Does Apple even care about computers anymore? - uniqueid
https://qz.com/1586051/apple-macbook-keyboards-continue-to-be-a-problem/
======
bradknowles
Part of the problem is Apple’s over reliance on super hero engineers — both
hardware and software. Sure, they’re some of the best engineers in the
business, but you can’t keep taking all the best super hero engineers off
whatever projects they’re working on now and keep moving them around to
whatever project is in most dire need of saving that can only be done by super
heroes. And you can’t just wave a magic wand and instantly create more unicorn
super heroes.

Instead, you have to build a culture where success comes from the good efforts
of good-enough engineers that may not be quite super hero level — and then
find or make more of those good-enough engineers that you can keep the
business sustainable.

This is very much like the problem of being in constant fire-fighting mode and
trying to keep individually battling the alligators, and not being able to
focus on draining the swamp instead.

------
externalreality
Apple was able to pull off a lot of its super human, ahem, super company feats
based on the immense god-like celebrity aura of Steve Jobs.

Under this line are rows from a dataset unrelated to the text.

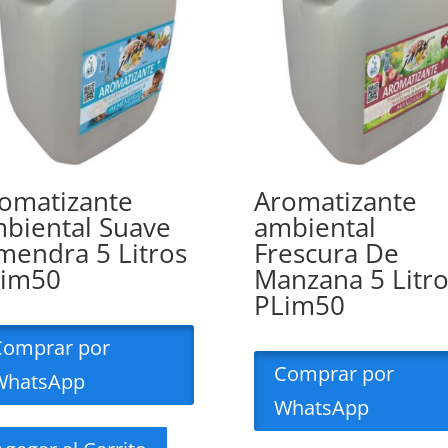
omatizante
Aromatizante
biental Suave
ambiental
mendra 5 Litros
Frescura De
Lim50
Manzana 5 Litro
PLim50
Comprar por
Comprar por
WhatsApp
WhatsApp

Superb, frankly
ridiculous (for the other side), business deals would magically materialize at
the man's feet. Authorities would look the other way on arguable topics in
favor of Apple, engineers would put in uncounted extra hours for the greater
"good", and massive manhunts would take place for a prototype phones at his
bidding.

Now Apple has to do something it hasn't done in a while - and that is simply
to deal with reality. Such is the case when a legend passes.

------
_bxg1
The same phenomenon has affected macOS itself. It's sad, and frustrating. I'm
not even someone who's upset about the USB-C or the Touch Bar. I'm happy
paying Apple's prices for truly quality tools, but my faith in the quality of
their laptop line has been shaken lately.